Wash the chicken. Put it in a saucepan and cover with cold water. Add the peppercorns and bay leaves. Bring to a boil over medium-high heat, then cover and simmer over medium heat for 45 minutes until the chicken reaches 74 °C / 165 °F.
Remove the chicken from the broth. Remove the skin and bones and cut the meat into strips. Strain the broth and measure out approximately 300 ml.
Wash the mushrooms and cut into thin slices. Clean the peppers and cut into fine strips. Melt the butter in a saucepan over medium heat. Stir-fry the vegetables for 5 minutes.

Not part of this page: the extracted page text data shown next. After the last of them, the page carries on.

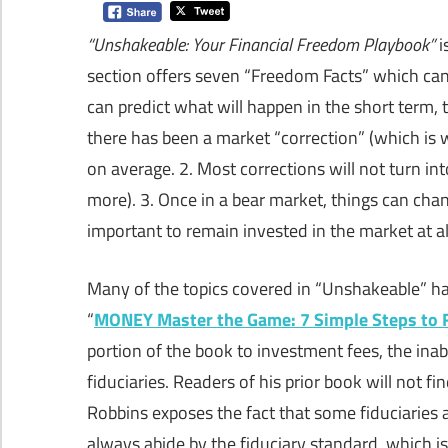
“Unshakeable: Your Financial Freedom Playbook”
i
section offers seven “Freedom Facts” which can
can predict what will happen in the short term, 
there has been a market “correction” (which is 
on average. 2. Most corrections will not turn i
more). 3. Once in a bear market, things can cha
important to remain invested in the market at al
Many of the topics covered in “Unshakeable” hav
“
MONEY Master the Game: 7 Simple Steps to 
portion of the book to investment fees, the inab
fiduciaries. Readers of his prior book will not fi
Robbins exposes the fact that some fiduciaries 
always abide by the fiduciary standard, which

Dust the vegetables with flour and fry for 1 minute. Gradually stir in the 300 ml broth and cream. Bring to a boil over medium-high heat, then season with salt, white pepper, and paprika powder. Simmer over medium heat for 6 minutes. Add the chicken and heat through for 1 minute.
Pour some sauce into a bowl and mix with the egg yolks. Pour the mixture back into the saucepan and stir gently. Heat over low heat for 1–2 minutes, stirring constantly, but do not let it boil.
Core and wash the chilli pepper. Cut into very fine rings. Stir the chilli and sherry into the chicken mixture. Season to taste with salt and pepper.